Microfinance Industry Network
- Formation: 2009
- Location: Gurgaon, Haryana, India;
- Key people: Mr Vineet Chattree (Chairperson) Mr Dibyajyoti Pattanaik (Vice Chairperson) Dr Alok Misra (Chief Executive Officer)
- Website: http://www.mfinindia.org/

= MicroFinance Institutions Network =

The Microfinance Industry Network (MFIN) (earlier known as Microfinance Institutions Network) is an association for the microfinance sector in India.

==Business model==
The Microfinance Industry Network was created to promote microfinance. The network promotes responsible lending, client protection, good governance and a supportive regulatory environment. It was established in October 2009 as a society under the Andhra Pradesh Societies Registration Act 2001. According to its bylaws, all non-banking finance companies registered with the Reserve Bank of India are eligible for membership in the society. The Reserve Bank of India accorded recognition to the network via a letter dated 16 June 2014. The Microfinance Industry Network works actively with regulators and other key stakeholders.
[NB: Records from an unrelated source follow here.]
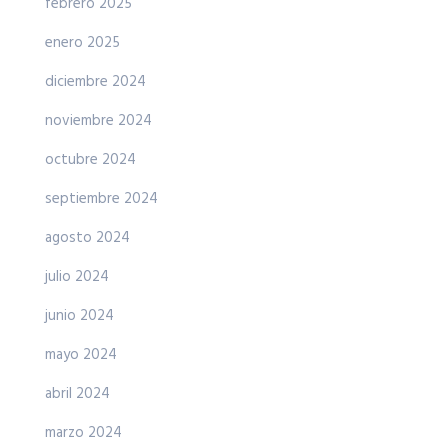
febrero 2025
enero 2025
diciembre 2024
noviembre 2024
octubre 2024
septiembre 2024
agosto 2024
julio 2024
junio 2024
mayo 2024
abril 2024
marzo 2024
The Microfinance Industry Network is organized into three verticals: self-regulation, advocacy & development and state initiatives.

The self-regulatory function was part of the Reserve Bank of India's remit to the network to help supervise compliance on behalf of the regulator. Microfinance Industry Network's internal whistle-blowing mechanism tries not to charge beyond rates suggested by the Reserve Bank of India from its member microfinance institutions. The Reserve Bank of India has set a cap on the lending rate of microfinance institutions at 26 per cent per year and a margin cap of 12 per cent over their cost of funds.

Currently, the network member organizations consist of 55 of the leading non-banking financial companies and microfinance institutions, whose combined businesses constitute over 90% of the Indian microfinance sector, excluding SHGs.

==Database of borrowers==
The network tries to validate lending money beyond the client's (borrower) capability to pay back by finding the existing borrowings of the client through dedicated microfinance credit bureaus. Only two microfinance institutions can lend to one borrower, and together, they cannot provide loans beyond ₹100,000.

The network has facilitated setting up a database of the borrowers, which confirms the necessary validation. The database consists of over 30 million microborrowers and about 60 million loan accounts. When a person applies for the loan, the network checks for the loan history and verifies the Reserve Bank of India benchmark with the credit reports. The credit reports are around 80–90% accurate.